My digs for this London stay were just a short block and a half from the Baker Street station.
No doubt about Baker Street's most well-known resident.


The biggest draw on Baker Street is the Sherlock Holmes Museum. It wasn't on my agenda but, it was a case of, "It's here, and so am I, might as well!

My first full day in London, I happened to be first in line for the second group in - the second group consisting of an Asian tour group. My camera evidently gave rise to the belief that I was a photographer. So, I made lots of Asian friends, taking pictures of them with the "bobby" (using their cell phones). The bobby even had props for them to use - hats, pipes, and magnifying glasses.


221 B Baker Street. Lots of detail in the museum, including Holmes' violin! The museum was fun for the first two floors, re-creating the sitting room and Holmes' study.

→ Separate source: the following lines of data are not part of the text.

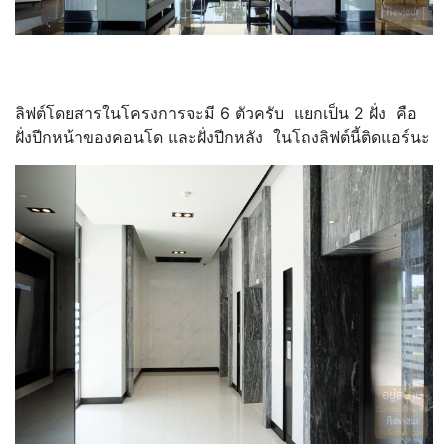
ลิฟต์โดยสารในโครงการจะมี 6 ตัวครับ แยกเป็น 2 ฝั่ง คือ
ฝั่งปีกหน้าของคอนโด และฝั่งปีกหลัง ในโถงลิฟต์นี้ติดแอร์นะ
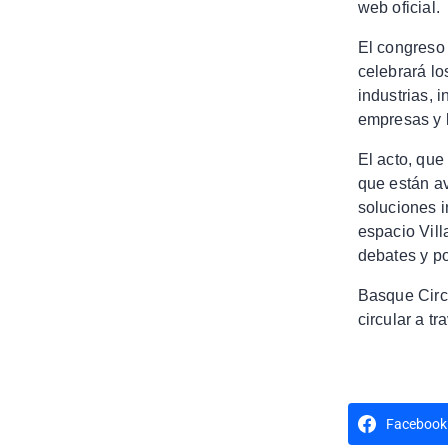
web oficial.
El congreso 
celebrará lo
industrias, 
empresas y l
El acto, que
que están a
soluciones 
espacio Vill
debates y po
Basque Circu
circular a tr
Facebook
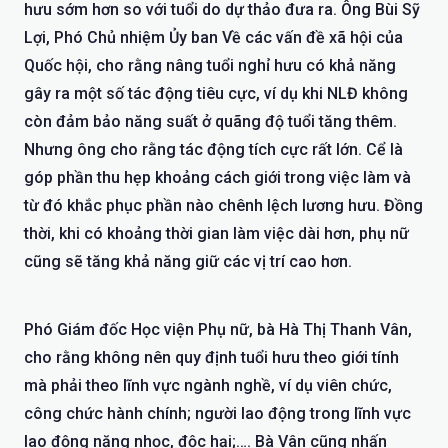
hưu sớm hơn so với tuổi do dự thảo đưa ra. Ông Bùi Sỹ
Lợi, Phó Chủ nhiệm Ủy ban Về các vấn đề xã hội của
Quốc hội, cho rằng nâng tuổi nghỉ hưu có khả năng
gây ra một số tác động tiêu cực, ví dụ khi NLĐ không
còn đảm bảo năng suất ở quãng độ tuổi tăng thêm.
Nhưng ông cho rằng tác động tích cực rất lớn. Cể là
góp phần thu hẹp khoảng cách giới trong việc làm và
từ đó khắc phục phần nào chênh lệch lương hưu. Đồng
thời, khi có khoảng thời gian làm việc dài hơn, phụ nữ
cũng sẽ tăng khả năng giữ các vị trí cao hơn.
Phó Giám đốc Học viện Phụ nữ, bà Hà Thị Thanh Vân,
cho rằng không nên quy định tuổi hưu theo giới tính
mà phải theo lĩnh vực ngành nghề, ví dụ viên chức,
công chức hành chính; người lao động trong lĩnh vực
lao động nặng nhọc, độc hại;…. Bà Vân cũng nhấn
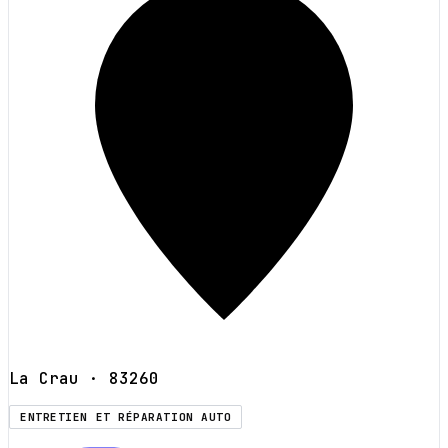
La Crau
· 83260
ENTRETIEN ET RÉPARATION AUTO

This couple was so cute - they were having the best time together. I wish her eyes had been open in the 'bobby' picture. Got a second chance for a pic when they were together in front of the fire - they were loving the tour.

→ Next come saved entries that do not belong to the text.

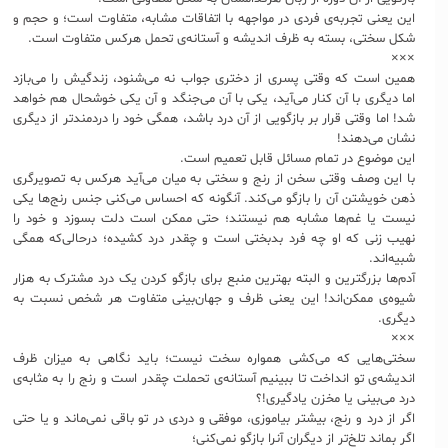
این یعنی تجربه‌ی فردی در مواجهه با اتفاقات مشابه، متفاوت است؛ و حجم و
شکل سختی، بسته به ظرف اندیشه و آستانه‌ی تحمل هرکس متفاوت است.
×××
همین است که وقتی پسری از دختری جواب نه می‌شنود، زندگیش را می‌بازد
اما دیگری با آن کنار می‌آید، یکی با آن می‌جنگد و آن یکی خوشحال هم خواهد
شد! اما وقتی قرار بر بازگویی از آن درد باشد، همگی خود را دردمندتر از دیگری
نشان می‌دهند!
این موضوع در تمام مسائل قابل تعمیم است.
با این وصف وقتی سخن از رنج و سختی به میان می‌آید هرکس به تصویرگری
ذهن خویشتن آن را بازگو می‌کند. آنگونه که احساس می‌کنی جنس رنج‌ها یکی
نیست یا غم‌ها مشابه هم نیستند؛ حتی ممکن است دلت بسوزد و خود را
نهیب زنی که او چه فرد بدبختی است و چقدر درد کشیده؛ درحالی‌که همگی
شبیه‌اند.
آدم‌ها بزرگترین و البته بهترین منبع برای بازگو کردن یک درد مشترک به هزار
شیوه‌ی ممکن‌اند! این یعنی ظرف و جهان‌بینی متفاوت هر شخص نسبت به
دیگری.
×××
سختی‌هایی که می‌کشی همواره سخت نیست؛ باید نگاهی به میزان ظرف
اندیشه‌ی تو انداخت تا ببینیم آستانه‌ی تحملت چقدر است و رنج را به مثابه‌ی
درد می‌بینی یا مخزن یادگیری!؟
اگر از درد و رنج، بیشتر بیاموزی، موفقی و دردی در تو باقی نمی‌ماند و یا حتی
اگر بماند تلخ‌تر از دیگران آنرا بازگو نمی‌کنی؛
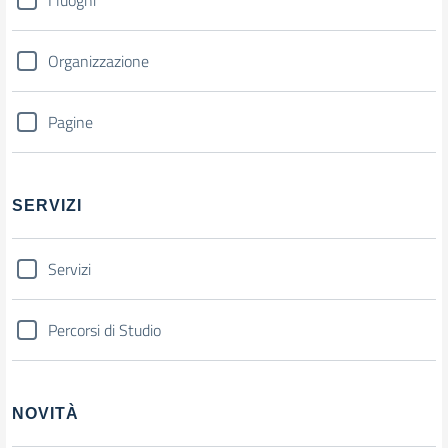
I luoghi
Organizzazione
Pagine
SERVIZI
Servizi
Percorsi di Studio
NOVITÀ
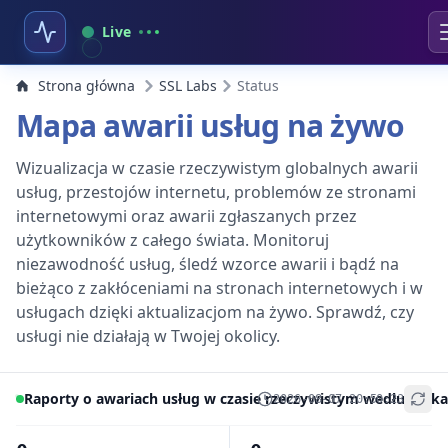
Live
Strona główna
SSL Labs
Status
Mapa awarii usług na żywo
Wizualizacja w czasie rzeczywistym globalnych awarii
usług, przestojów internetu, problemów ze stronami
internetowymi oraz awarii zgłaszanych przez
użytkowników z całego świata. Monitoruj
niezawodność usług, śledź wzorce awarii i bądź na
bieżąco z zakłóceniami na stronach internetowych i w
usługach dzięki aktualizacjom na żywo. Sprawdź, czy
usługi nie działają w Twojej okolicy.
Raporty o awariach usług w czasie rzeczywistym według lokal
2026-08-07 20:50:23
+
−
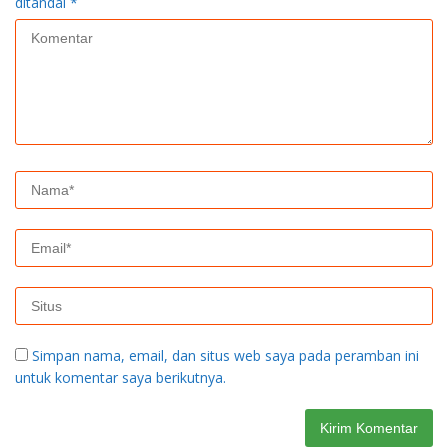
ditandai
*
Simpan nama, email, dan situs web saya pada peramban ini
untuk komentar saya berikutnya.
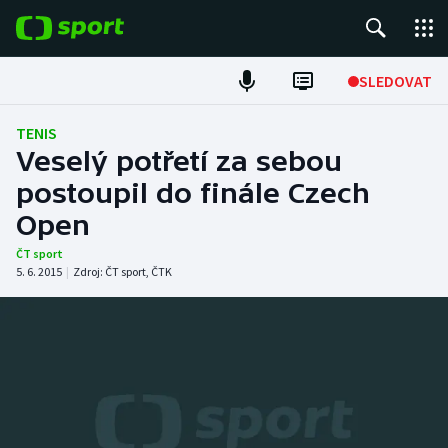
POPULÁRNÍ
SLEDOVAT
Fotbal
TENIS
Veselý potřetí za sebou
Hokej
postoupil do finále Czech
Open
Tenis
ČT sport
Atletika
5. 6. 2015
|
Zdroj:
ČT sport
,
ČTK
Cyklistika
DALŠÍ SPORTY
Americký fotbal
NEPŘEHLÉDNĚTE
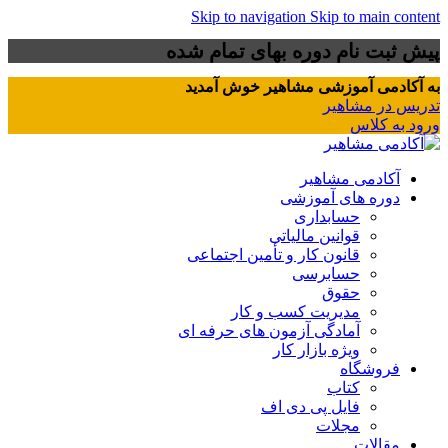
Skip to navigation
Skip to main content
پیش ثبت نام دوره بهای تمام شده
به آکادمی آموزشی مشاهیر خوش آمدید
تدریس در مشاهیر
ورود به کلاس
آکادمی مشاهیر
دوره های آموزشی
حسابداری
قوانین مالیاتی
قانون کار و تأمین اجتماعی
حسابرسی
حقوق
مدیریت کسب و کار
آمادگی آزمون های حرفه ای
ویژه بازار کار
فروشگاه
کتاب
فایل پی دی اف
مجلات
مقالات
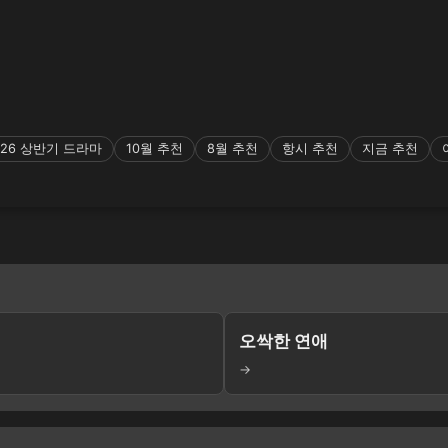
026 상반기 드라마
10월 추천
8월 추천
항시 추천
지금 추천
오싹한 연애
→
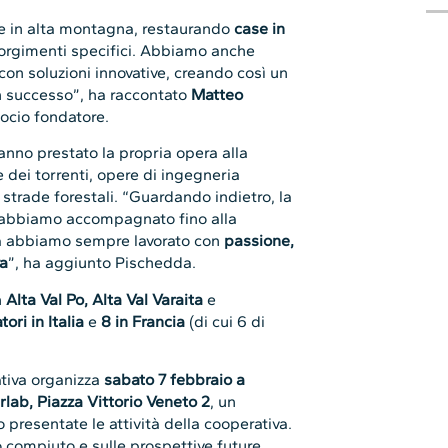
are in alta montagna, restaurando
case in
orgimenti specifici. Abbiamo anche
con soluzioni innovative, creando così un
n successo”, ha raccontato
Matteo
socio fondatore.
hanno prestato la propria opera alla
dei torrenti, opere di ingegneria
e strade forestali. “Guardando indietro, la
 abbiamo accompagnato fino alla
 ma abbiamo sempre lavorato con
passione,
va
”, ha aggiunto Pischedda.
n
Alta Val Po, Alta Val Varaita
e
tori in Italia
e
8 in Francia
(di cui 6 di
ativa organizza
sabato 7 febbraio a
rlab, Piazza Vittorio Veneto 2
, un
 presentate le attività della cooperativa.
 compiuto e sulle prospettive future,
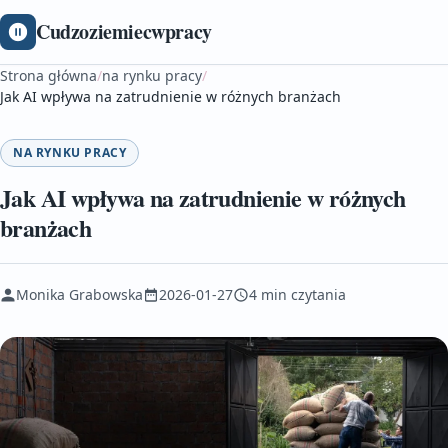
Cudzoziemiecwpracy
Strona główna
/
na rynku pracy
/
Jak AI wpływa na zatrudnienie w różnych branżach
NA RYNKU PRACY
Jak AI wpływa na zatrudnienie w różnych
branżach
Monika Grabowska
2026-01-27
4 min czytania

I remember using these and chamber pots at some of my relatives' houses in Wales on my first visit in 1968.


Love these fireplaces. They remind me of those in my mother's aunts house in North Wales and the house that my grandfather was born in, in Llanelli.

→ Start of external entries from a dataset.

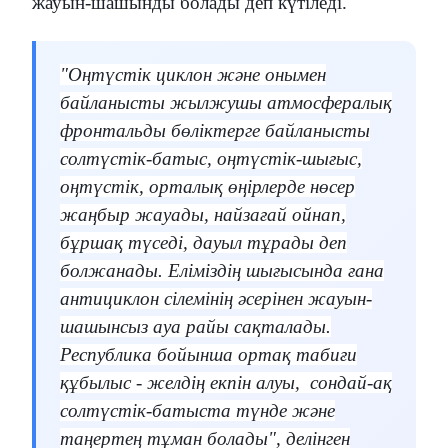
жауын-шашынды болады деп күтіледі.
"Оңтүстік циклон және онымен
байланысты жылжушы атмосфералық
фронтальды бөліктерге байланысты
солтүстік-батыс, оңтүстік-шығыс,
оңтүстік, орталық өңірлерде нөсер
жаңбыр жауады, найзағай ойнап,
бұршақ түседі, дауыл тұрады деп
болжанады. Еліміздің шығысында ғана
антициклон сілемінің әсерінен жауын-
шашынсыз ауа райы сақталады.
Республика бойынша ортақ табиғи
құбылыс - желдің екпін алуы,
сондай-ақ
солтүстік-батыста түнде және
таңертең тұман болады", делінген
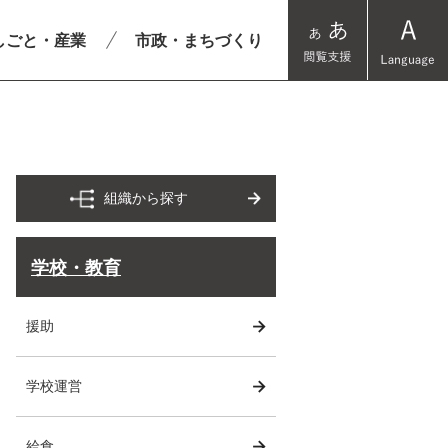
しごと・産業
市政・まちづくり
組織から探す
学校・教育
援助
学校運営
給食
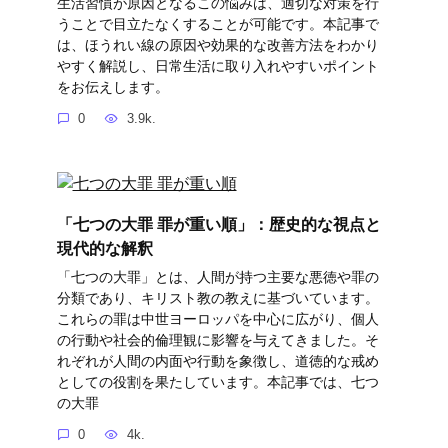
生活習慣が原因となるこの悩みは、適切な対策を行
うことで目立たなくすることが可能です。本記事で
は、ほうれい線の原因や効果的な改善方法をわかり
やすく解説し、日常生活に取り入れやすいポイント
をお伝えします。
0
3.9k.
「七つの大罪 罪が重い順」：歴史的な視点と
現代的な解釈
「七つの大罪」とは、人間が持つ主要な悪徳や罪の
分類であり、キリスト教の教えに基づいています。
これらの罪は中世ヨーロッパを中心に広がり、個人
の行動や社会的倫理観に影響を与えてきました。そ
れぞれが人間の内面や行動を象徴し、道徳的な戒め
としての役割を果たしています。本記事では、七つ
の大罪
0
4k.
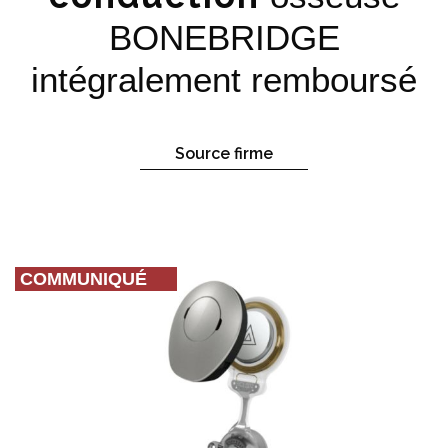
BONEBRIDGE
intégralement remboursé
Source firme
COMMUNIQUÉ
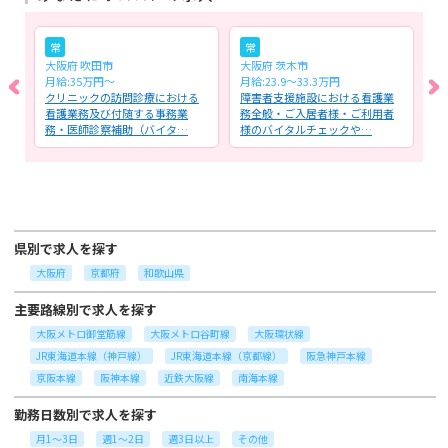
常
常
大阪府 吹田市
大阪府 茨木市
大
月給:35万円～
月給:23.9～33.3万円
月
看
クリニックの訪問診療における
障害者支援施設における看護業
特
の
看護業務及び付随する事務業
務全般・ご入居者様・ご利用者
護
務・医師診察補助（バイタ…
様のバイタルチェックや…
ク
県別で求人を探す
大阪府
京都府
和歌山県
主要路線別で求人を探す
大阪メトロ御堂筋線
大阪メトロ谷町線
大阪環状線
JR東海道本線（神戸線）
JR東海道本線（京都線）
阪急神戸本線
京阪本線
阪神本線
近鉄大阪線
南海本線
勤務日数別で求人を探す
月1～3日
週1～2日
週3日以上
その他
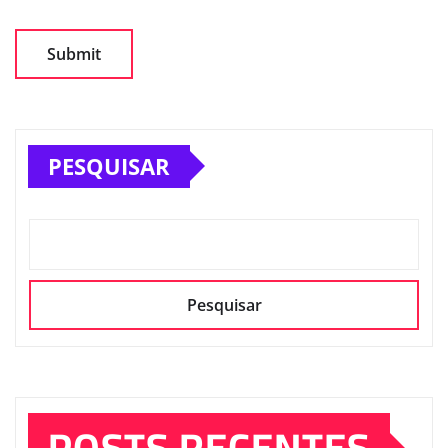
PESQUISAR
Pesquisar
POSTS RECENTES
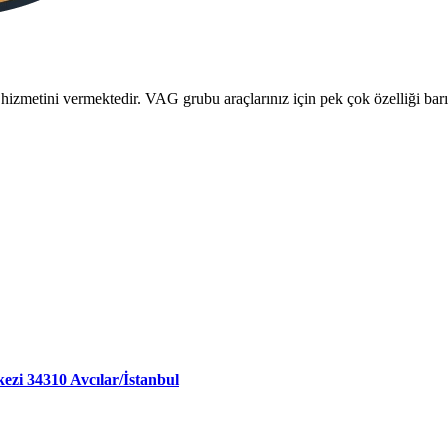
 hizmetini vermektedir. VAG grubu araçlarınız için pek çok özelliği ba
ezi 34310 Avcılar/İstanbul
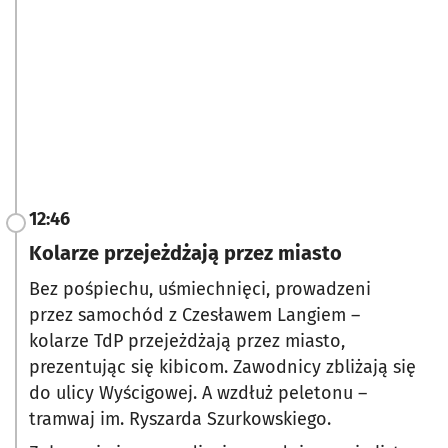
12:46
Kolarze przejeżdżają przez miasto
Bez pośpiechu, uśmiechnięci, prowadzeni
przez samochód z Czesławem Langiem –
kolarze TdP przejeżdżają przez miasto,
prezentując się kibicom. Zawodnicy zbliżają się
do ulicy Wyścigowej. A wzdłuż peletonu –
tramwaj im. Ryszarda Szurkowskiego.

Unfortunately, as the stairs got higher, the standards got lower - resorting to grisly (not really) re-creations of how some of the victims in Sherlock's cases met their ends.


Mrs. Hudson also has a restaurant next door to the museum!
The final room brought this museum tail (hint) to a hysterically funny end with, can you guess?

YES! That's right - it's THE HOUND. Yes, THIS is the infamous killer, THE Hound of the Baskervilles!! I couldn't stop laughing - the young lady attendant started giggling along with me and we just laughed and laughed. I had a smile on my face all morning!
Heading back toward the Baker Street station, I passed this storefront just a few doors from the Sherlock Museum.

The V & A
So much fun taking the tube around town in London.

The Victoria and Albert Museum


The V & A is one of my favorite stops in London. Museums (with exception of art museums) generally aren't my thing but this museum's full title is the Victoria and Albert Museum of Art and Design. Victoria & Albert is not your average shrine to the ancients; it's an eclectic space evidenced right from the entrance where this dazzling Chihuly sculpture hangs in the rotunda.

Although I'm a big fan of aimless wandering in a museum space such as this, I took a minute to get my bearings and consult my Rick Steves guide book for a walking tour of the V & A.


The great thing about the guidebook tour is that it points out the "don't miss" exhibits while also including some of the more "eccentric" sights.

The Easby Cross, dating from 800-820, made of sandstone and found at Easby Abbey, near Richmond.

One of the more elusive sights that the guidebook encouraged searching out was this notebook of Leonardo Da Vinci.
It's quite small.




It looks as if the manuscript is upside down - but it's not. The writing is "reversed" written from right to left "mirror writing."


This ornate box is the "casket" of Thomas Becket (Richard Burton played him in the movie). It's the size of a shoebox. A couple of Brits and I looked at it together. Snippets of our conversation: "I thought he was one of those 'larger than life' characters." "You know they never measure up to the size of their reputations." "More like Tom Thumb really." "Well, they're both Toms." "All the same...". "Quite...". Lots of laughs.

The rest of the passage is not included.